▶ [Problem description]: Every line from the first record below down to the line that includes "RECENT POSTS" must be reproduced exactly; the pictures are not.
==========
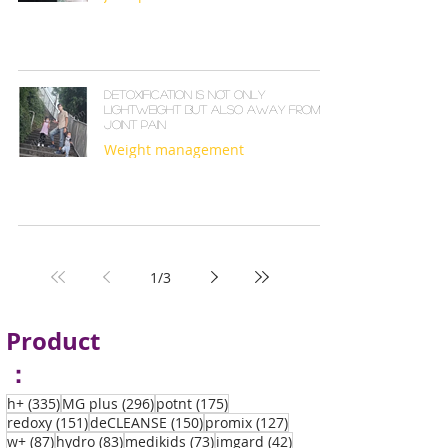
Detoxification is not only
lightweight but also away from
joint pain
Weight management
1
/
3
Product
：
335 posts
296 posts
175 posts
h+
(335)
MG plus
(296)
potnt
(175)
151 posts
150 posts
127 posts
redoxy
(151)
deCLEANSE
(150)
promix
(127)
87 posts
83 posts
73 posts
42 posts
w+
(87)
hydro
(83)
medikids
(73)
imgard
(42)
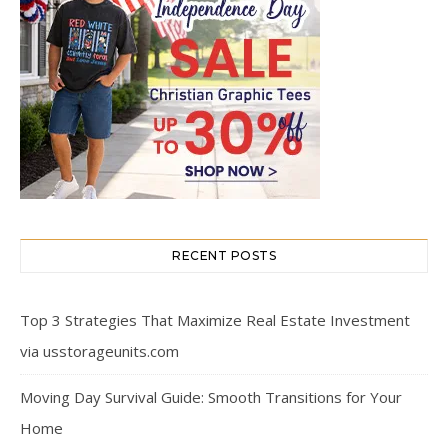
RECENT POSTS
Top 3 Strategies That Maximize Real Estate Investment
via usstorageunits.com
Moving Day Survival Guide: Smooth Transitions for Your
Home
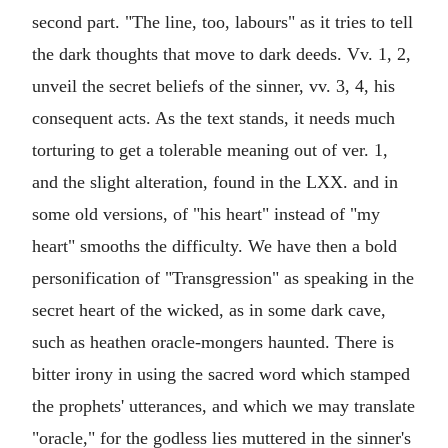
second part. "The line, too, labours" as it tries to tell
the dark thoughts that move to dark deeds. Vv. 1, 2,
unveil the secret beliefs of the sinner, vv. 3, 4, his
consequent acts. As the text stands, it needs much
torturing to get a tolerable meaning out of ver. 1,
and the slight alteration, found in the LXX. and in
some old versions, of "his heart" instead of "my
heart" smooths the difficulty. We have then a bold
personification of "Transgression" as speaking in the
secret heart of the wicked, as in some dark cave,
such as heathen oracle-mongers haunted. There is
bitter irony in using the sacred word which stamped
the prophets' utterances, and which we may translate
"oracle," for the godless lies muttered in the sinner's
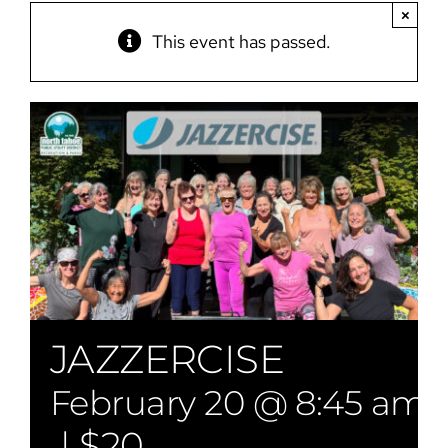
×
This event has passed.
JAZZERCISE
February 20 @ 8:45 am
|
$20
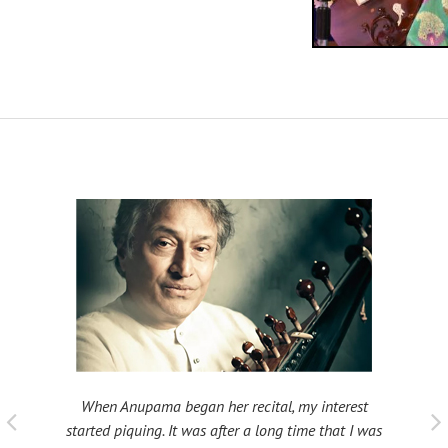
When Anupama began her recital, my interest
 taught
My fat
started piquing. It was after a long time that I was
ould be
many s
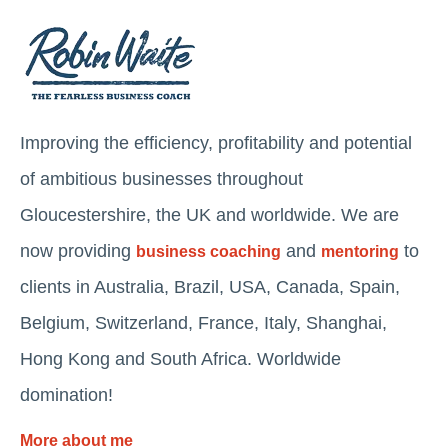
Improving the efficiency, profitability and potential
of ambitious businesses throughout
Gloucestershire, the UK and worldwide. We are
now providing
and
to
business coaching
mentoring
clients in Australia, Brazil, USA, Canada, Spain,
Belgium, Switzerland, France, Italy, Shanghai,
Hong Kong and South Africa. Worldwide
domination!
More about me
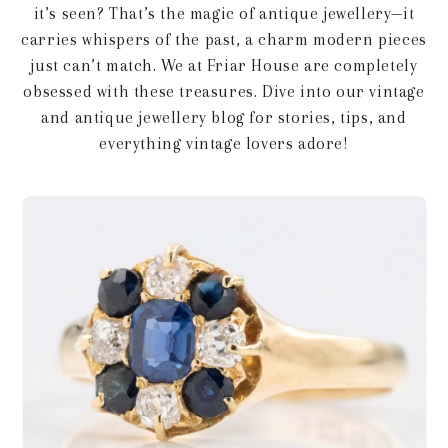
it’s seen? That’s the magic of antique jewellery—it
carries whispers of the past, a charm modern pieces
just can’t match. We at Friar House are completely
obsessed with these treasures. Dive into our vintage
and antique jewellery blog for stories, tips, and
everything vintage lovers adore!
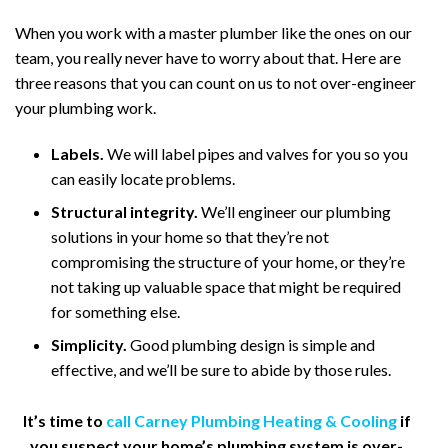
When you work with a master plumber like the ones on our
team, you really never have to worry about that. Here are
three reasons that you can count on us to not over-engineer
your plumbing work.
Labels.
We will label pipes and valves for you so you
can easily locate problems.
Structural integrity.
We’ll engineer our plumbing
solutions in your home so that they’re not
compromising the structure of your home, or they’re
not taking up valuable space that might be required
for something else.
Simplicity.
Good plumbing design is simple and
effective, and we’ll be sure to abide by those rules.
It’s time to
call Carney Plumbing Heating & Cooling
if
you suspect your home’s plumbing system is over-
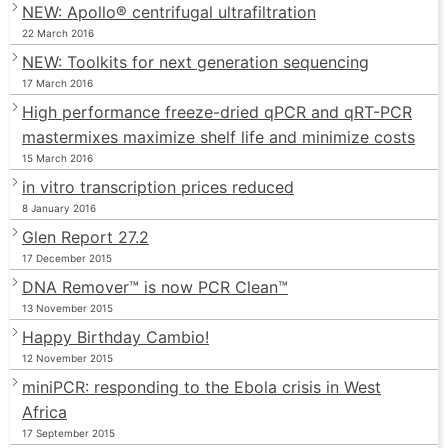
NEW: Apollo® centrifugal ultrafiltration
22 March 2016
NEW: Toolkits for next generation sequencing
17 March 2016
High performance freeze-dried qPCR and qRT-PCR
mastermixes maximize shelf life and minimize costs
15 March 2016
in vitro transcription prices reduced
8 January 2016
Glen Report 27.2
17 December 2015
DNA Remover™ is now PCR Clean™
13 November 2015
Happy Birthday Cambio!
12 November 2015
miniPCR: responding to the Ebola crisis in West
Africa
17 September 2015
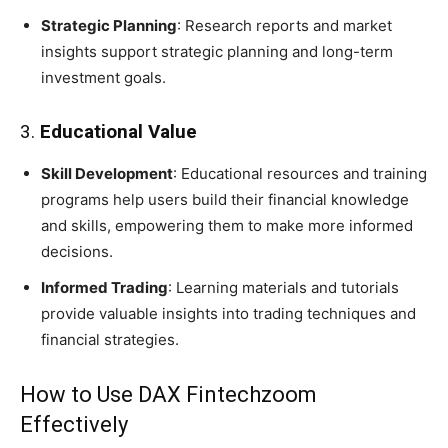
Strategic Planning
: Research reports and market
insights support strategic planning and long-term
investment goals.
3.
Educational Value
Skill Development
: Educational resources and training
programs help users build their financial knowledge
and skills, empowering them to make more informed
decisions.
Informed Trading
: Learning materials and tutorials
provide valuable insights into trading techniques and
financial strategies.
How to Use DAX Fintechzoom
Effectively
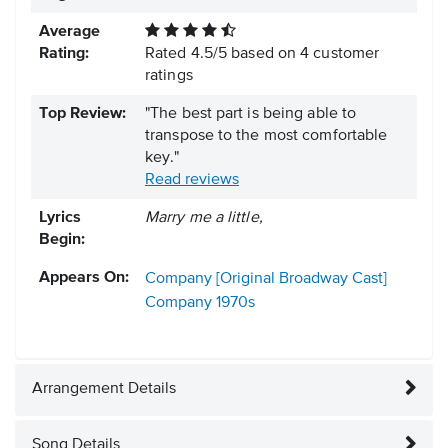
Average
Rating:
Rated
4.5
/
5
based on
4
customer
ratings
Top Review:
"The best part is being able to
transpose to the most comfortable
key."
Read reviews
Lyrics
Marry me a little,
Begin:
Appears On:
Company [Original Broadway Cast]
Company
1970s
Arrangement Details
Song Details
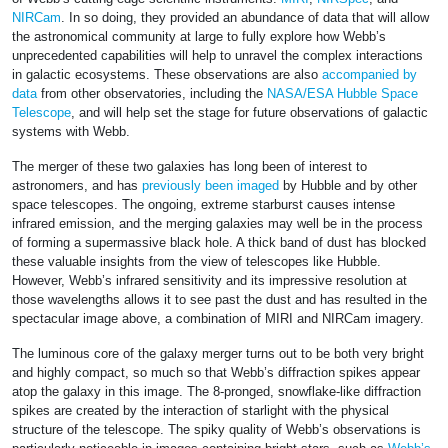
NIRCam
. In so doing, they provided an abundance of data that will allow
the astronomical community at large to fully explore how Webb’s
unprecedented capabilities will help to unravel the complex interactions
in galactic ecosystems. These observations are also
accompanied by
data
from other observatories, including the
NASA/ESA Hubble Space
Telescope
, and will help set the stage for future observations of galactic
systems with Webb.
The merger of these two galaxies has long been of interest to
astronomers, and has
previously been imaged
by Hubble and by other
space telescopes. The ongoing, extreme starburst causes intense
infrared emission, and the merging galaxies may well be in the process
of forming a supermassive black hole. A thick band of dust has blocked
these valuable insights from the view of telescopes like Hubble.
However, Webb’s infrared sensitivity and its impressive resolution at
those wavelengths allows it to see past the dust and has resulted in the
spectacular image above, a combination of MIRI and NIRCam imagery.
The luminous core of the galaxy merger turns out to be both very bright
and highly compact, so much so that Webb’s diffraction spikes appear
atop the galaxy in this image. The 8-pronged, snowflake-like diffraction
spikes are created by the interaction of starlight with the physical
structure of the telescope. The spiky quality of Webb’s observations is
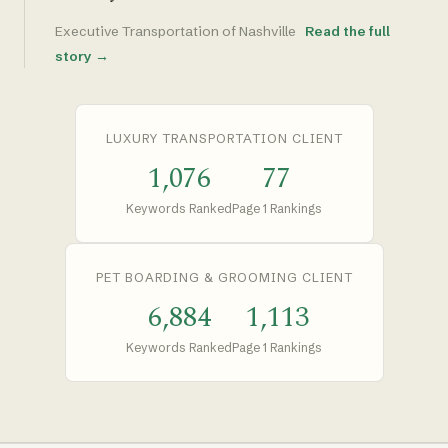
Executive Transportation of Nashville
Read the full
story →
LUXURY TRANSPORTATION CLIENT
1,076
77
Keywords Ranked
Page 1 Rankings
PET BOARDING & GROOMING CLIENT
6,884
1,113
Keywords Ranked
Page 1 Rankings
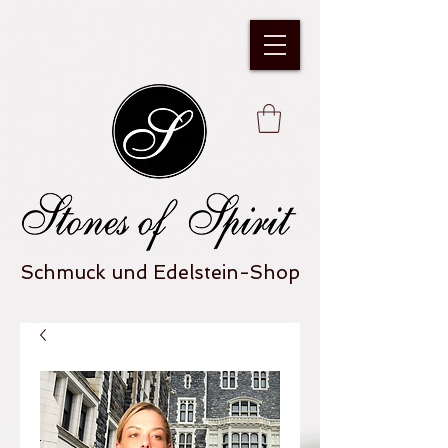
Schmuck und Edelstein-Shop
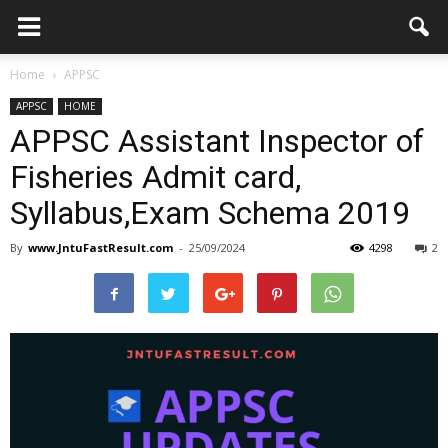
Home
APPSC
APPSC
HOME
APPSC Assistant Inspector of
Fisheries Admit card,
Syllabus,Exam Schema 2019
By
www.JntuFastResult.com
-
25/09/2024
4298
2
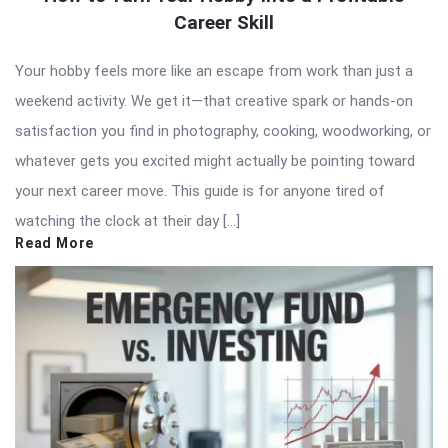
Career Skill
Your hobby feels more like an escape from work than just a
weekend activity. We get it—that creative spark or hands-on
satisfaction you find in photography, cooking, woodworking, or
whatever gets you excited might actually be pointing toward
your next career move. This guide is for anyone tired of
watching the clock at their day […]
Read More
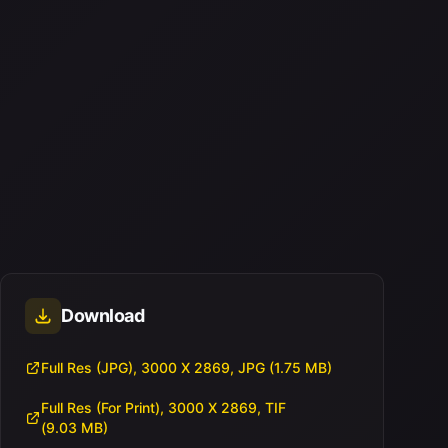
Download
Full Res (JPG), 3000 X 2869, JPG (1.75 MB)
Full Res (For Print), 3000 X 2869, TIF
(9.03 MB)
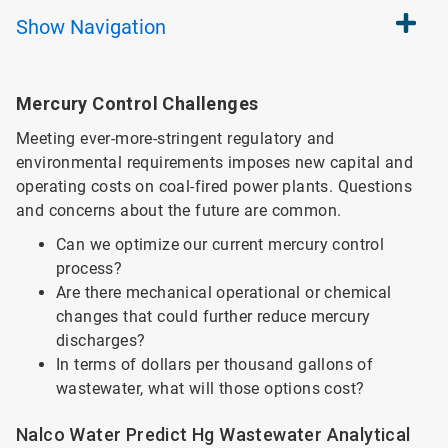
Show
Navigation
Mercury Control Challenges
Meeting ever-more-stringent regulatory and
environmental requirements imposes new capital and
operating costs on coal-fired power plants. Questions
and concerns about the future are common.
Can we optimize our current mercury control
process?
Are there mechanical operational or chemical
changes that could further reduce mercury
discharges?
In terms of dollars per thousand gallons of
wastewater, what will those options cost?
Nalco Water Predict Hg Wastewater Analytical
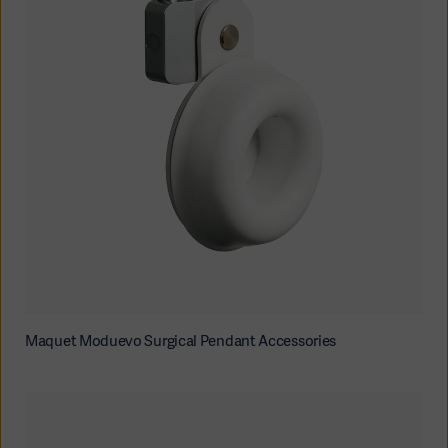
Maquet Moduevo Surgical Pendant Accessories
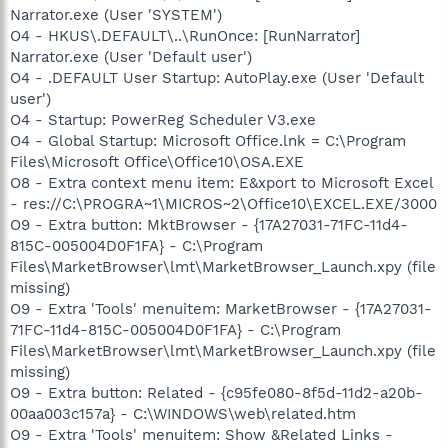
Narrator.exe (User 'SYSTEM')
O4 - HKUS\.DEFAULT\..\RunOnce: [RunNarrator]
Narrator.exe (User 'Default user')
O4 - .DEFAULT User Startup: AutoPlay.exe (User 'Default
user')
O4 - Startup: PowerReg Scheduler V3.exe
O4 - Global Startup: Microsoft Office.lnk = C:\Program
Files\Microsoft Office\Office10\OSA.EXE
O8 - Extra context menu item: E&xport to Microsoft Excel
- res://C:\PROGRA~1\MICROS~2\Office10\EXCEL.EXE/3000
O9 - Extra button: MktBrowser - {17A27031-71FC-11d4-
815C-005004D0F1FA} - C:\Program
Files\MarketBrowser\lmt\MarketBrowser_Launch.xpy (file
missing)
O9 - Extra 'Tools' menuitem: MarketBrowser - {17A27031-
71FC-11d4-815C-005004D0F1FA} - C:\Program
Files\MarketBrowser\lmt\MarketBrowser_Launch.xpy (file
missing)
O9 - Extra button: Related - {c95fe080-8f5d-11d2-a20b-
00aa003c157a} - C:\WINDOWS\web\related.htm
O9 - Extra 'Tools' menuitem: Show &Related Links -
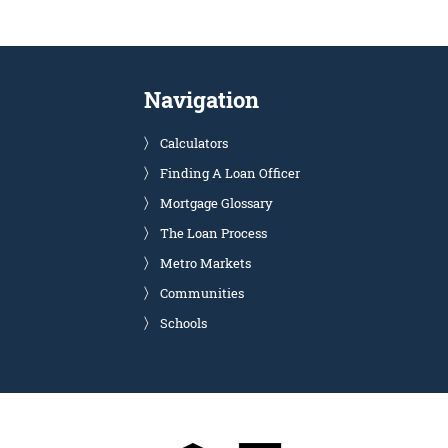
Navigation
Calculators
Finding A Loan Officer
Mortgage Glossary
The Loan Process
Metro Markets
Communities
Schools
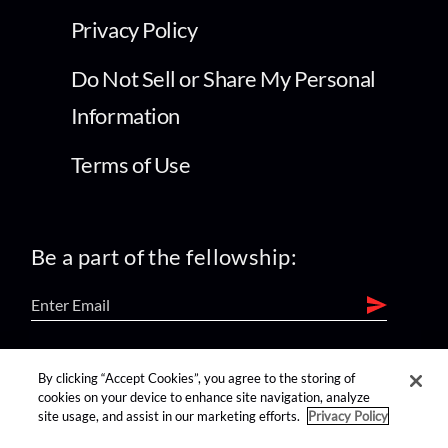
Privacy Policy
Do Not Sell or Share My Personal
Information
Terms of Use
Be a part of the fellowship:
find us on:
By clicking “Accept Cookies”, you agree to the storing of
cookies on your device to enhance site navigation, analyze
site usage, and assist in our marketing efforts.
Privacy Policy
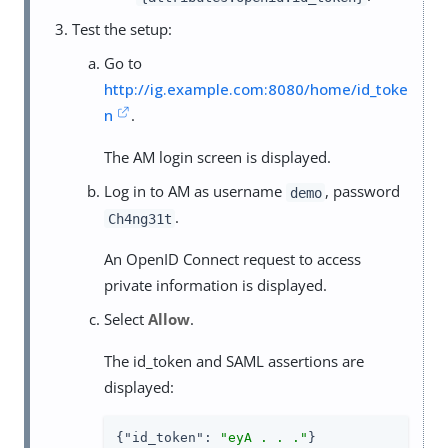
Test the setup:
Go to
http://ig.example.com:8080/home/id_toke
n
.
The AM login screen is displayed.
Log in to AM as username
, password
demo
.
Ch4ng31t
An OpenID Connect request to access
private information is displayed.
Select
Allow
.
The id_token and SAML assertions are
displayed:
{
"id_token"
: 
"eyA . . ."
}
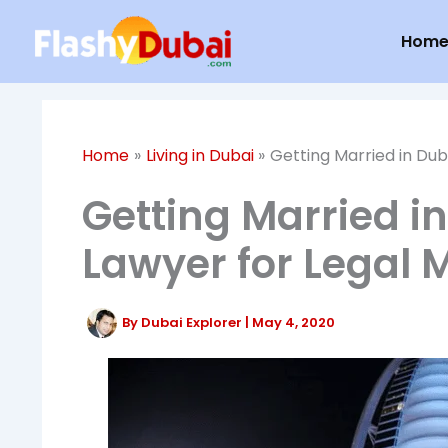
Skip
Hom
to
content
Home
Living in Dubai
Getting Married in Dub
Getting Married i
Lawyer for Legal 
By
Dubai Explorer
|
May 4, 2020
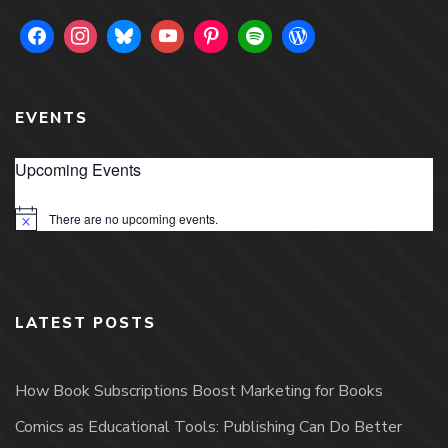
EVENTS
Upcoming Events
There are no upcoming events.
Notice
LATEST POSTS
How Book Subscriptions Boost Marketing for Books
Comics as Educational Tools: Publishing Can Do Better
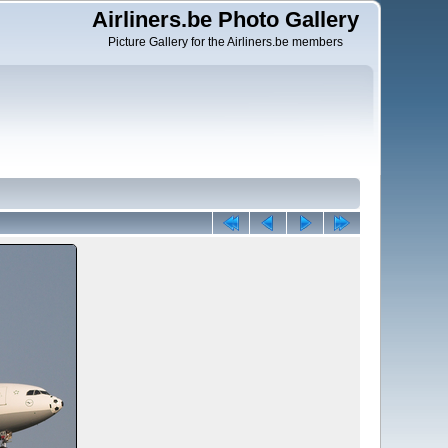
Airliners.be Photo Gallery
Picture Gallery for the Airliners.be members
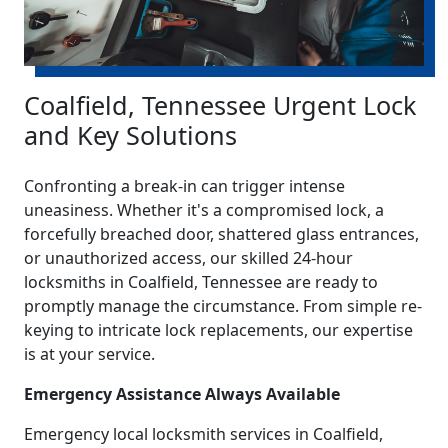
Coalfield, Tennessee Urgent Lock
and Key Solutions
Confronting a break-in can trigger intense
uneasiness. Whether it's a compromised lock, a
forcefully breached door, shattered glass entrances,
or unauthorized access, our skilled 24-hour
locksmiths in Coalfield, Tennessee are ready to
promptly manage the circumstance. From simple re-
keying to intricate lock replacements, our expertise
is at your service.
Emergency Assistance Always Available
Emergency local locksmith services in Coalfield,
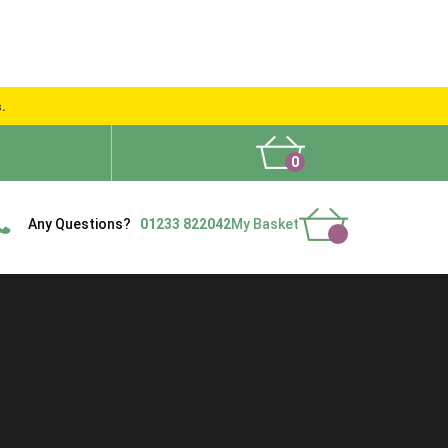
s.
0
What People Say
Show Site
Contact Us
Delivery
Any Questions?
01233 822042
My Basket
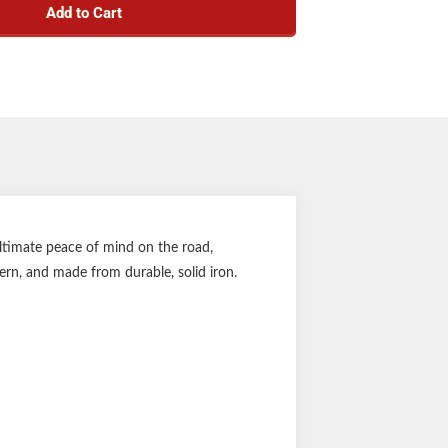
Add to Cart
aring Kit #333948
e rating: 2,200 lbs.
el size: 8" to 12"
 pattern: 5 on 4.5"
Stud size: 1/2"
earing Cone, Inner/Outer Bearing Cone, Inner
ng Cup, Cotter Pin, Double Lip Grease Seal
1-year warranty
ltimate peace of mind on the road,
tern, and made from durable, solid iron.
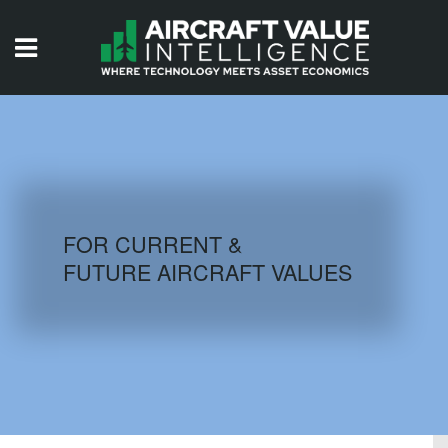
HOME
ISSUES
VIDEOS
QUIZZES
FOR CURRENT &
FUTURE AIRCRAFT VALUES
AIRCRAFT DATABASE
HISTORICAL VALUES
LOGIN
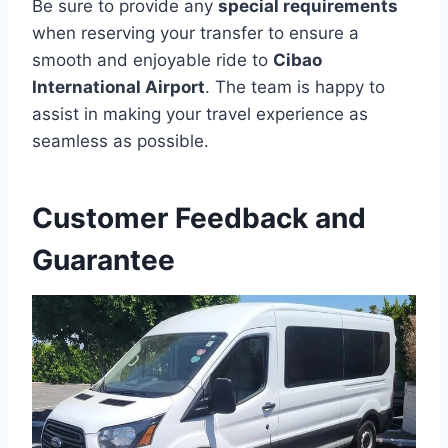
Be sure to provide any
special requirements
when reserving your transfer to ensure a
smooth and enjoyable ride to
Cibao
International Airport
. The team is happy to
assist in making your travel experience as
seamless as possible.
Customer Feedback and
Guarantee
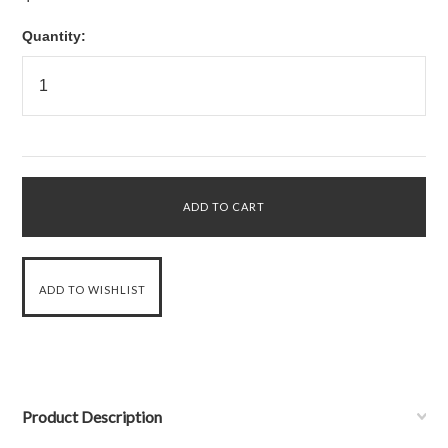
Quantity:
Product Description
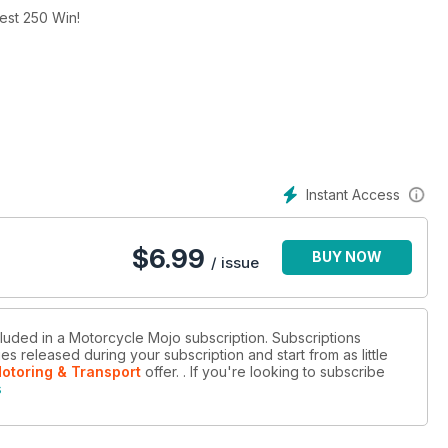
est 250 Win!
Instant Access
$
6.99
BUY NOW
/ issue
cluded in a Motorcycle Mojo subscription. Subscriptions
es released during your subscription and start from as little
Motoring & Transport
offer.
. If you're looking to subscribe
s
==========
▶ [Result of the task]:
Detoxification is not only
lightweight but also away from
joint pain
Weight management
1
/
3
Product
：
335 posts
296 posts
175 posts
h+
(335)
MG plus
(296)
potnt
(175)
151 posts
150 posts
127 posts
redoxy
(151)
deCLEANSE
(150)
promix
(127)
87 posts
83 posts
73 posts
42 posts
w+
(87)
hydro
(83)
medikids
(73)
imgard
(42)
RECENT POSTS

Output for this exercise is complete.